En tout état de cause, il pouvait s’estimer heureux d’avoir repéré à temps l’homme qui le suivait. Au fil des années, constata-t-il, on développait un étrange sixième sens qui permettait de savoir si la voie était libre ou non. C’était sur la place Saint-Marc qu’il avait deviné sa présence dans son dos, ce qui, au fond, était absurde, puisque, malgré le mauvais temps, il y régnait une surprenante animation. Une fois dans la Frezzeria, derrière la tour de l’Horloge, il avait su qu’on le filait, comme s’il avait eu un troisième œil derrière la tête. À partir de là, il n’avait eu aucun mal à le semer, d’autant qu’il connaissait désormais fort bien les établissements de la vie nocturne. Le Della Guerra n’était pas sa destination initiale, mais il n’était pas très éloigné et il offrait l’avantage de posséder plusieurs issues. Lorsque son poursuivant, qui portait lui aussi un loup, s’était installé au comptoir, il lui avait suffi d’attendre une occasion propice pour tirer sa révérence. Elle n’avait pas tardé à se présenter : un groupe d’artisans s’était bientôt glissé entre eux.
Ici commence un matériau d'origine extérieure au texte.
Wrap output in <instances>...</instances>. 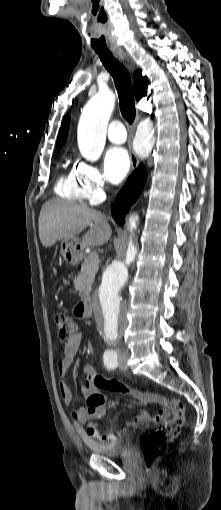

Par malchance, cet incident avait étouffé la fougue avec laquelle il s’était mis en route. Après être sorti par la cuisine et avoir récupéré son manteau au vestiaire, il avait déambulé dans la ville sans entrain et était rentré au palais Cavalli au bout d’une heure, déçu et torturé par de sombres prémonitions. De ce fait, il n’avait pas été surpris qu’on lui annonce la visite du commissaire. Il craignait de longue date l’heure où la vérité éclaterait au grand jour. Maintenant, il entendait distinctement le tic-tac de l’horloge et le grésillement de la mèche.

Il était incontestable que sa situation devenait très précaire. Peut-être ferait-il bien de s’éloigner quelques mois, le temps qu’on l’oublie. Bien entendu, cette décision restreindrait de manière considérable sa marge de manœuvre. Aucune ville n’était plus propice au plaisir que Venise, surtout en période de carnaval, quand la moitié des gens portait un masque, avait un accent étranger et réclamait aussi la satisfaction de caprices peu ordinaires en échange d’un petit supplément. Pour sa part, il avait renoncé depuis longtemps à l’espoir de changer quoi que ce fût à ses insolites désirs.

Il se releva et s’approcha à nouveau de la fenêtre. Sans doute, pensa-t-il, le commissaire allait-il de ce pas mettre le commandant de police au courant de leur entretien. Ce Spaur ouvrirait-il alors une enquête contre lui ? En avait-il d’ailleurs le droit sans avertir au préalable le commandant de place ? Lequel devrait instruire le quartier général à Vérone, qui serait à son tour obligé d’informer le Ballhausplatz pour lui demander des instructions. Non, cette procédure paraissait fort improbable. En outre, il avait déjà reçu le baron et sa jeune épouse – une ancienne soubrette, à ce qu’on disait – au palais Cavalli. À cette occasion, le gros Autrichien avait laissé entendre combien une nouvelle invitation dans la demeure du futur roi de France l’honorerait. Il était donc vraisemblable qu’il fermerait les yeux et lui adresserait tout au plus un signal discret. Depuis toujours, le comte de Chambord se flattait d’avoir une excellente connaissance de la nature humaine, et compte tenu du comportement primitif de ce brave homme, il avait lu dans son esprit comme à livre ouvert.

 

— Cet individu, s’exclama Spaur une demi-heure plus tard en adressant un regard énergique à Tron et Bossi installés en face de lui, cet individu s’imagine peut-être que son rang va m’intimider et que je vais fermer les yeux !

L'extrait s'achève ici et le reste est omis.